I had my cry and I chose to not be defeated by panic and fear. I cleaned Kyle up, re-fed him, and put him in a new set of his own clean clothes. I accepted reality and stuffed a spare set into the diaper bag. I washed my face and re-touched my make-up, despairing at my reddened nose and watery eyes. I folded the loaned set of clothes, picked them up and then walked Kyle back to the car and drove my escape route in reverse. I walked back into church. Walked back to the nursery and returned the loaned clothes. Walked back up the stairs to the balcony listening to the sounds of the service that had already started. Walked with my family to the back row of the balcony, where we always sit out of necessity and spent a few fleeting moments together before Kyle started to fuss. Then I walked with Kyle to the Cry Room, a room designed to allow mothers to listen to the service while wrangling fussy infants, and we sat. And I laughed. I laughed as I cried. A pathetic, watery laugh over the irony that here we were in the infant Cry Room, and I was the one crying. Silly, I know.
And now we’re home again. The washing machine faithfully keeping up it’s five year vigil. So now what? Well, I guess now I’m going to piece this mess I have made of myself back together so I can do it all again tomorrow. Hopefully with a better attitude. Might as well give that a try since I’m beginning to annoy myself with this whole crying gig. Takes to much energy anyway. Energy that I really don’t have to waste on such nonsense.

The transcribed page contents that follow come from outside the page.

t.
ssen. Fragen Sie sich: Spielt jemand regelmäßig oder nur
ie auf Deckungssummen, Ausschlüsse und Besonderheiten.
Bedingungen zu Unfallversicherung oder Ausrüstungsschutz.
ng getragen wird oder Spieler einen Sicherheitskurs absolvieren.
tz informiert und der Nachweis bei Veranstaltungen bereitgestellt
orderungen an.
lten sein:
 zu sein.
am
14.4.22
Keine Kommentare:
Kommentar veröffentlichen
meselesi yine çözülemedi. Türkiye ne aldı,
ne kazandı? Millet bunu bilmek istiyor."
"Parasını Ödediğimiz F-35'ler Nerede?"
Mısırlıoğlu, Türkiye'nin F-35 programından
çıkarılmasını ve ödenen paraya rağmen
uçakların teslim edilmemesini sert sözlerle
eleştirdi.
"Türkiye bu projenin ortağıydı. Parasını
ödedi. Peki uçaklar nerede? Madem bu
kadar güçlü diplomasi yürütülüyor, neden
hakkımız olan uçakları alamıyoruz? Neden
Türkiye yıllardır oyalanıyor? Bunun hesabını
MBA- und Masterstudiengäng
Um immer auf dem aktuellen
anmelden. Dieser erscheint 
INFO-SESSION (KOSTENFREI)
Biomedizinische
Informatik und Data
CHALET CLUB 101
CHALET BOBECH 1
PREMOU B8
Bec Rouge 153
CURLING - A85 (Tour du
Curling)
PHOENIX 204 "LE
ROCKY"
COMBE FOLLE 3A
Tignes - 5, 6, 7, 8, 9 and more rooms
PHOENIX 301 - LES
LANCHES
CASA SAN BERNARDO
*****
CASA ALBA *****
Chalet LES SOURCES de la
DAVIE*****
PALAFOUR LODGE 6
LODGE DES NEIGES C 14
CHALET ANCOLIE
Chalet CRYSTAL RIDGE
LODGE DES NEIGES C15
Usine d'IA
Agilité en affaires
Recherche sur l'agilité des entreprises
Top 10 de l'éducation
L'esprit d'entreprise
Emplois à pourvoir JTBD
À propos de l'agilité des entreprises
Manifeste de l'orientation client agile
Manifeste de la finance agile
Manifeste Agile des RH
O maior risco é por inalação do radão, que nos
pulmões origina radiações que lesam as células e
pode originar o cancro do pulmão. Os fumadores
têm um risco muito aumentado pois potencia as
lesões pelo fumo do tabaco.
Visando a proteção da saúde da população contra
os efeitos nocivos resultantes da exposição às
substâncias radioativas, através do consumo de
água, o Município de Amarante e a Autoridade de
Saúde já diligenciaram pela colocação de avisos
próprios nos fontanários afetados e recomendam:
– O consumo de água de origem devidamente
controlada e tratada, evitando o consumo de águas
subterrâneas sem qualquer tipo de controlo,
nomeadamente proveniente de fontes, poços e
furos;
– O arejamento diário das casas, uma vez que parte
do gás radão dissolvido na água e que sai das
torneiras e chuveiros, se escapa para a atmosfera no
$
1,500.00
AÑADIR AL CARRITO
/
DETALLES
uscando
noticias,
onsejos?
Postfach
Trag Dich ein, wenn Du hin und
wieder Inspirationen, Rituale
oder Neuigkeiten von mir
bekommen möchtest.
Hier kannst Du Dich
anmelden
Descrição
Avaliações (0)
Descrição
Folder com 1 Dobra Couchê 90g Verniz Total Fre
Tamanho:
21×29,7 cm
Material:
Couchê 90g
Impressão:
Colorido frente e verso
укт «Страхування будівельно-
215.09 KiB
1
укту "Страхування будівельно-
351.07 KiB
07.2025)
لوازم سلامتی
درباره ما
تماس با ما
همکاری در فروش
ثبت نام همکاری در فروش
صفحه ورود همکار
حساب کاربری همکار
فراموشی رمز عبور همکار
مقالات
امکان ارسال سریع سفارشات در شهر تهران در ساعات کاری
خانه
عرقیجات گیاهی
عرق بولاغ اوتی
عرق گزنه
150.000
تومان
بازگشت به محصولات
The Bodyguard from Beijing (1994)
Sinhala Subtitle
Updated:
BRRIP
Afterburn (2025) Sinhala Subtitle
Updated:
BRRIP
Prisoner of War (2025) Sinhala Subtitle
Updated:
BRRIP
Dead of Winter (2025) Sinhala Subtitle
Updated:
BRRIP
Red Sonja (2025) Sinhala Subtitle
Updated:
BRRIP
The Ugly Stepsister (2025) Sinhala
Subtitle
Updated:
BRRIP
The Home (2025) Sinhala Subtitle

I have the kids in bed for the night and I sent Ken out to watch a movie so he could have some recuperative alone time instead of having to sit here watching me unravel and then knit myself back together. Doesn’t do either one of us any good. I can always see the relief in his face (an expression that always makes me chuckle) when I openly acknowledge that I am non compos mentis and then send him on a mission to stay out of my path until I can claw my way back to a more rational level of existence. So he has gratefully vacated the premises. And I have ordered my thoughts. I believe that a nice hot bath is now in order as I hear the heavy whispers of sleepy breaths over the kiddo’s monitors. And after that… a well worn volume penned by L.M. Montgomery has been awaiting my undivided attention. It’s been ages since my last visit she is an old friend who never fails to disappoint. I am determined to end the day on a positive note and I know she’s a guarantee.